Première étude de l’aire de Broca chez les Hommes fossiles

Une équipe composée de paléoanthropologues spécialistes de l’évolution du cerveau (1) impliquant le CNRS, le Muséum national d’Histoire naturelle, Inria, l’université de Columbia (New York, USA) et le Musée Royal de l’Afrique Centrale de Tervuren (Belgique) a mené une analyse comparative chez les Hommes actuels, les grands singes africains et des Hommes fossiles. L’étude, publiée dans le Journal of Human Evolution, démontre un même type d’asymétrie d’une zone impliquée dans le langage, l’aire de Broca, chez les bonobos, les Hommes actuels et les homininés fossiles. Ceci indique que le dernier ancêtre commun aux grands singes africains et aux Hommes actuels avait aussi un cerveau asymétrique, et modifie notre compréhension des capacités cognitives des Hommes préhistoriques.

Les asymétries du cerveau humain suscitent l’intérêt des scientifiques depuis 150 ans en raison de leurs possibles relations avec la latéralisation manuelle, le langage et les capacités cognitives. L’aire de Broca a d’ailleurs été la première à être reconnue comme une aire fonctionnelle liée au langage par Paul Broca dans les années 1860. Il n’est évidemment pas possible d’effectuer des analyses fonctionnelles sur les Hommes fossiles, ni d’étudier l’intérieur du cerveau. Par ailleurs, les endocrânes (2) sont difficiles à étudier et surtout à mesurer. En particulier, la troisième circonvolution frontale, où se situe l’aire de Broca, n’avait jamais pu être quantifiée auparavant chez les Hommes préhistoriques.

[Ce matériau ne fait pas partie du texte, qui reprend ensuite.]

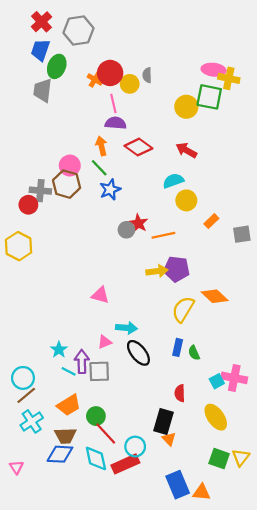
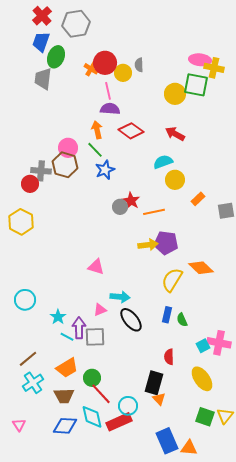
cyan circle: (23, 378) -> (25, 300), moved
blue diamond: (60, 454) -> (65, 426), moved

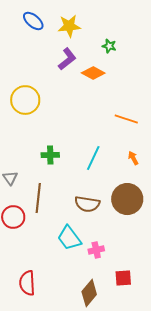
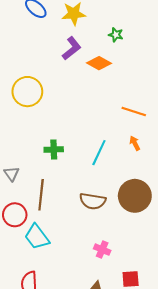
orange arrow: (133, 158) -> (135, 143), moved
cyan trapezoid: (69, 238) -> (37, 237), moved
pink cross: (96, 250) -> (102, 250), turned 35

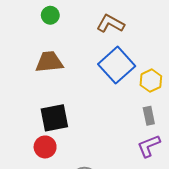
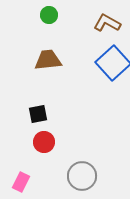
black square: (54, 118) -> (38, 114), moved, size x0.7

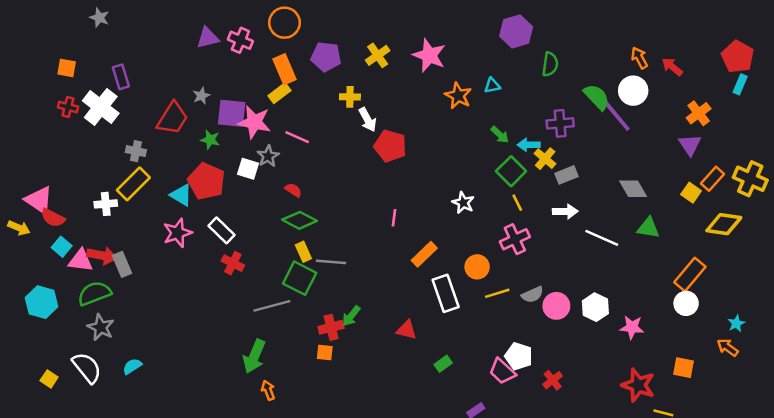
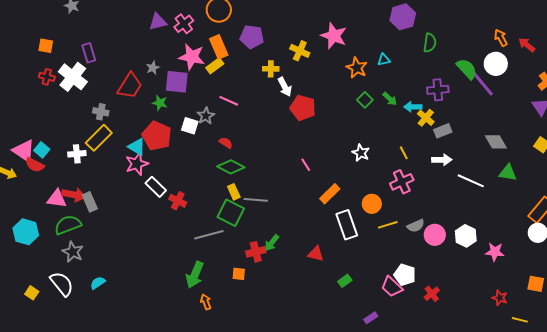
pink cross: (240, 40) -> (184, 24), turned 30
yellow cross: (378, 55) -> (300, 51), moved, turned -30
pink star: (254, 122) -> (192, 57), moved
green square: (511, 171) -> (365, 100), moved, size x0.7
pink line: (394, 218) -> (306, 165), turned -40
white rectangle: (222, 230) -> (156, 187), moved
pink star: (177, 233) -> (137, 164), moved
cyan square: (62, 247) -> (42, 150), moved
orange square: (325, 352) -> (239, 274), moved
red star: (638, 385) -> (500, 298), size x0.6

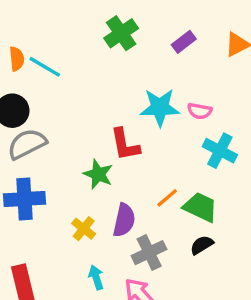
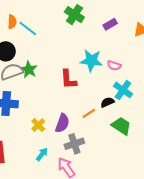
green cross: (121, 33) -> (74, 15), turned -30
green star: (98, 174) -> (29, 70), moved
green trapezoid: (200, 207) -> (121, 126), moved
black semicircle: (202, 245) -> (107, 102), moved
cyan arrow: (96, 277) -> (42, 154), turned 48

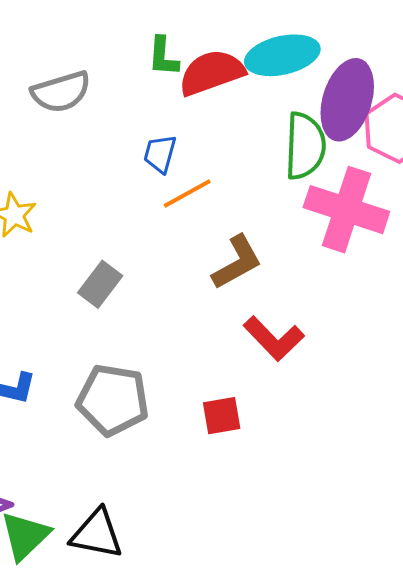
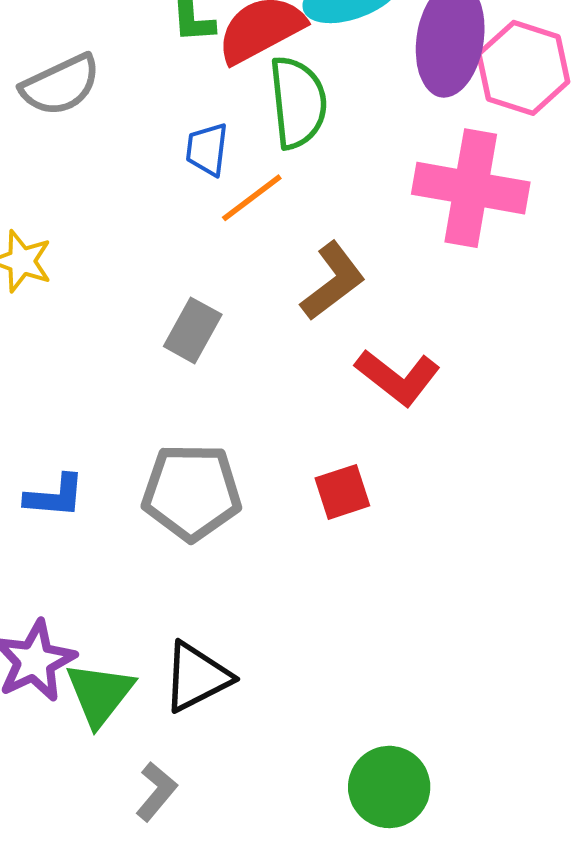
green semicircle: (305, 146) -> (298, 102), moved
gray rectangle: (100, 284) -> (193, 330), moved
black triangle: (97, 534) -> (197, 677), turned -30

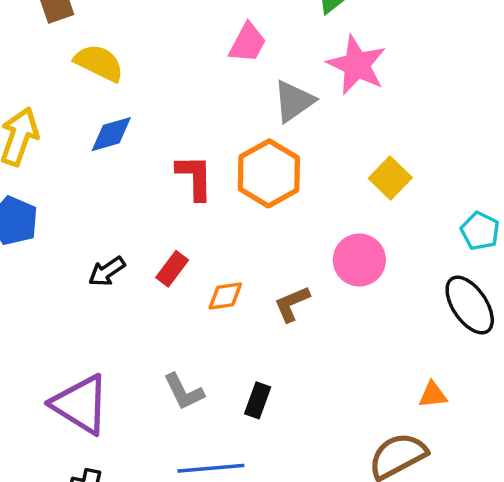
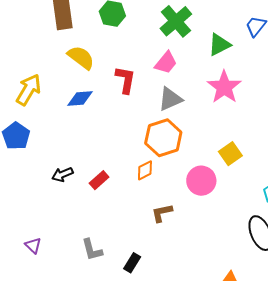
gray triangle: (294, 101) -> (170, 99), moved
red L-shape: (195, 177) -> (125, 80), moved
pink circle: (359, 260) -> (201, 181), moved
orange diamond: (225, 296) -> (145, 170), moved, turned -30
purple triangle: (81, 404) -> (33, 245), size x0.5

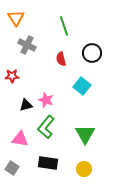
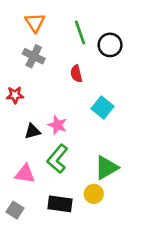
orange triangle: (16, 18) -> (35, 22), moved
black circle: (92, 53) -> (110, 45), moved
green triangle: (85, 134) -> (106, 168), turned 30
yellow circle: (84, 169) -> (94, 194), moved

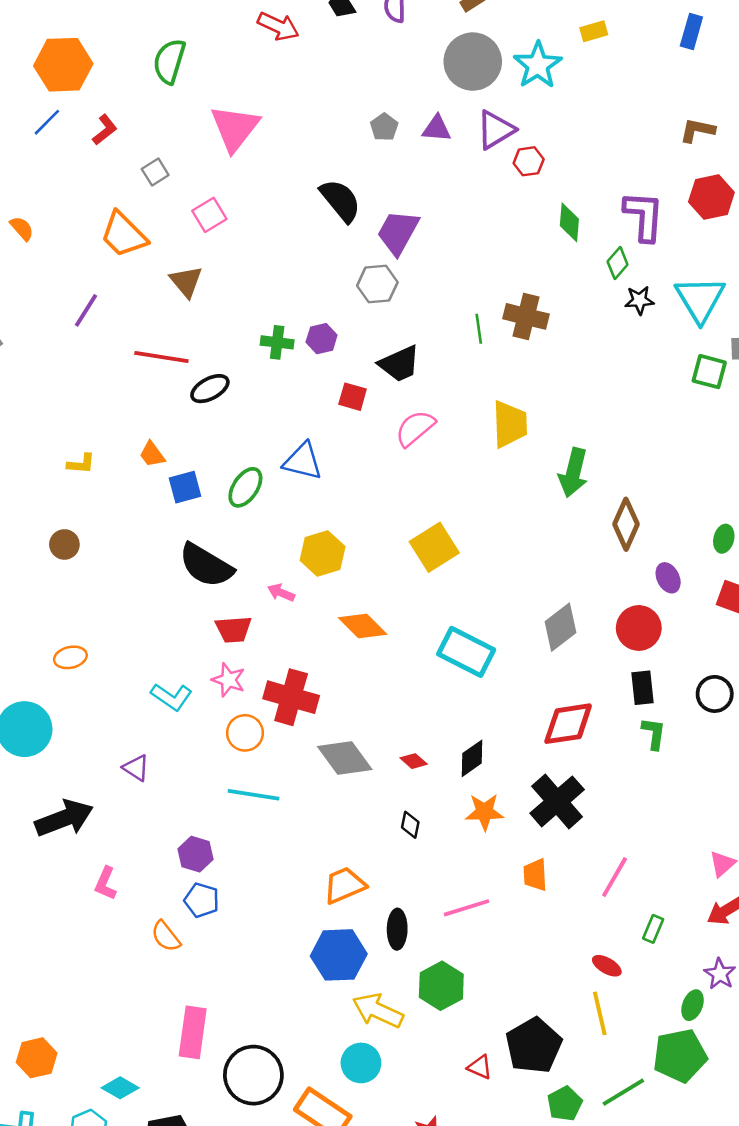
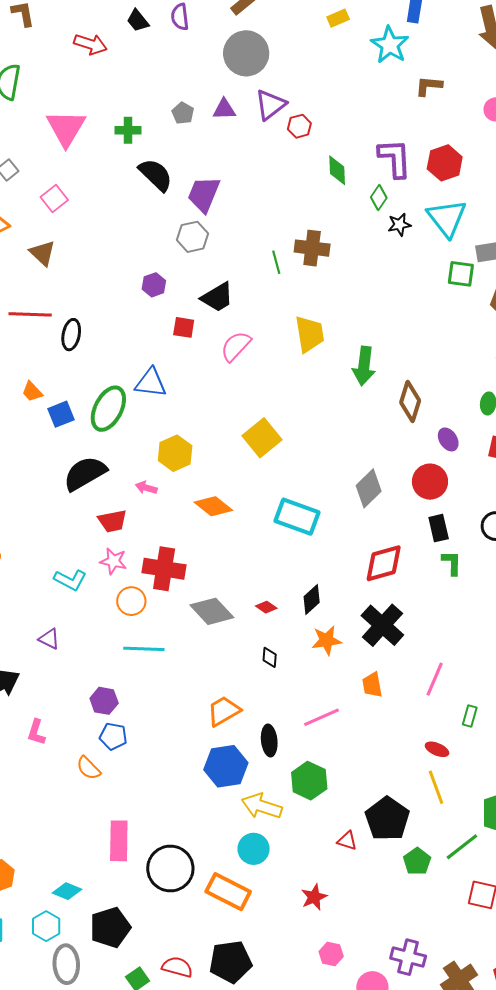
cyan star: (538, 65) -> (390, 45), moved
red hexagon: (711, 197) -> (445, 163), moved
green cross: (277, 342) -> (128, 130), moved
black ellipse: (210, 389) -> (71, 335), turned -44
green ellipse: (245, 487) -> (108, 409), size x1.4
black semicircle: (206, 565) -> (85, 473), turned 126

Une fois quantifiées, ces asymétries neuroanatomiques montrent un schéma différent de ce qui était auparavant décrit sur la base de données qualitatives. Les résultats invalident ainsi la discontinuité reconnue entre les grands singes et les homininés (3), puisque des asymétries de forme sont présentes chez les bonobos, avec un schéma similaire à celui des Hommes actuels. Les chimpanzés (Pan troglodytes) sont différents des bonobos (Pan paniscus) et des homininés. Surtout, nous observons une augmentation de la taille de la troisième circonvolution frontale entre les grands singes et l’Homme, ainsi qu’au cours de l’évolution humaine. Cette zone est en fait plus étendue sur le côté droit du cerveau et plus compacte du côté gauche, donnant l’impression d’un relief plus marqué à gauche de « l’aire de Broca ».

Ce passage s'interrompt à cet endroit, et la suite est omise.